Что-то укололо ее обнаженное бедро. Ветка. Влажная, холодная трава щекотала ей спину.
Тяжелая одежда с шорохом упала на землю. Элейн подняла глаза. Низкий и толстый мужчина стоял голый. Он был похож на пекаря Пилсбери [29] с густыми бакенбардами.
Интересно, он бы захихикал, если бы она ткнула его пальцем в живот.
«Пекарь» с бакенбардами опустился на корточки. Между ног у него болтались маленькие рыхлые гениталии. Элейн нахмурилась. Нет, не правильно. Американские дети стали бы отставать в развитии, если бы у «пекаря» появились такие гениталии.
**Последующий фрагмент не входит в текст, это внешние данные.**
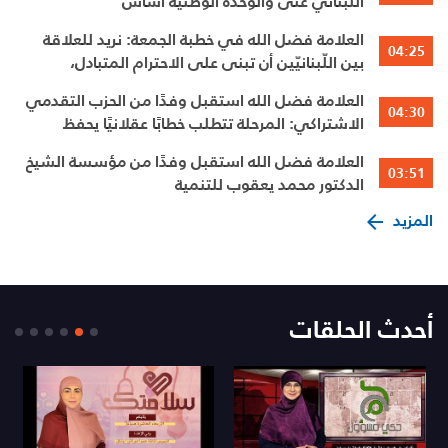
اللبناني غنى والوحدة الوطنية أساس
العلامة فضل الله في خطبة الجمعة: نريد للعلاقة
04:25
بين اللّبنانيّين أن تبنى على الاحترام المتبادل،
والانتماء الوطنيّ الجامع
العلامة فضل الله استقبل وفدًا من الحزب التقدمي
04:30
الاشتراكي: المرحلة تتطلب خطابًا عقلانيًا يحفظ
الوحدة الوطنية
العلامة فضل الله استقبل وفدًا من مؤسسة الشيخ
03:51
الدكتور محمد يعقوب للتنمية
المزيد
أحدث الحلقات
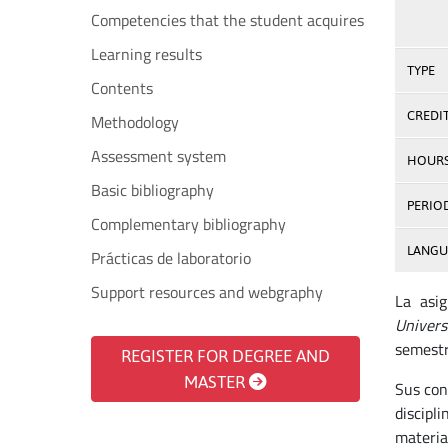
Competencies that the student acquires
Learning results
TYPE
Contents
CREDI
Methodology
Assessment system
HOUR
Basic bibliography
PERIO
Complementary bibliography
LANGU
Prácticas de laboratorio
Support resources and webgraphy
La asi
Univers
semestr
REGISTER FOR DEGREE AND
MASTER
Sus con
discipl
materia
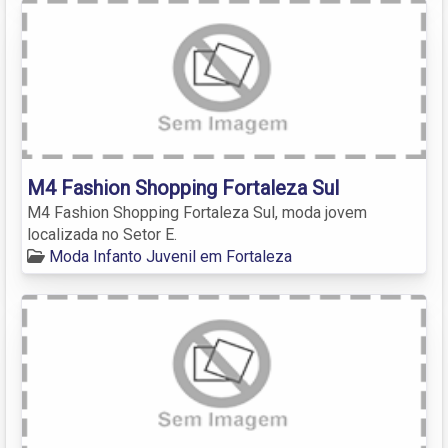
M4 Fashion Shopping Fortaleza Sul
M4 Fashion Shopping Fortaleza Sul, moda jovem
localizada no Setor E.
Moda Infanto Juvenil em Fortaleza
Ночь была удивительно тихой, если бы не отдышка мужчины, находящегося в ужасающе плохом состоянии. Живот «пекаря» конвульсивно сжимался с каждым вздохом.
Прикосновение мягкой, дряблой кожи вывело Элейн из ступора. Она стала изворачиваться, обороняясь зубами и ногтями. И кричать. Крики были приглушены навалившимся на нее изрядным грузом.
Чарльз сжал в ладонях бокал с бренди. Он поднес снифтер к губам. Стекло было теплым и хрупким. Но не таким теплым и податливым, как плоть Морриган.
Он резко поставил снифтер на мраморную поверхность стола. Теплый бренди залил его пальцы. Он проследил взглядом за тянущимся блестящим следом. Ее пыл прошлой ночью точно также пролился на эти самые пальцы, теплая и насыщенная страсть женщины.
Нож предательства повернулся. Он взял снифтер и швырнул его в камин. Стекло лопнуло. Языки пламени лизнули дымоход.
Страсть.
Чарльз чувствовал натяжение мышц лица.
Нет, в Морриган не было страсти. Элейн была страстной. А Морриган — ханжой.
Черт ее побери. Черт побери ее душу до самых глубин чистилища.
Безумна. Его жена была еще более безумной, чем общеизвестный Болванщик, герой произведения Льюиса Кэрролла «Алиса в стране чудес», которого он раньше считал просто чудаком.
Пламя в камине полыхнуло синим, затем вернулось в прежнее нормальное состояние.
Нормальное.
Господи.
Чарльз положил голову на спинку кресла и закрыл глаза. Ему следовало благодарить ее, а не проклинать. Если бы она не обнаружила свое безумие сейчас, у них, в конце концов, появились бы дети. Маленькие и безумные дети Чарльза и Морриган.
Он вздернул голову и уставился на потрескивающий огонь.
Ну, почему она не могла оставаться Элейн? Почему должна была вылезти эта лицемерная Морриган и все разрушить?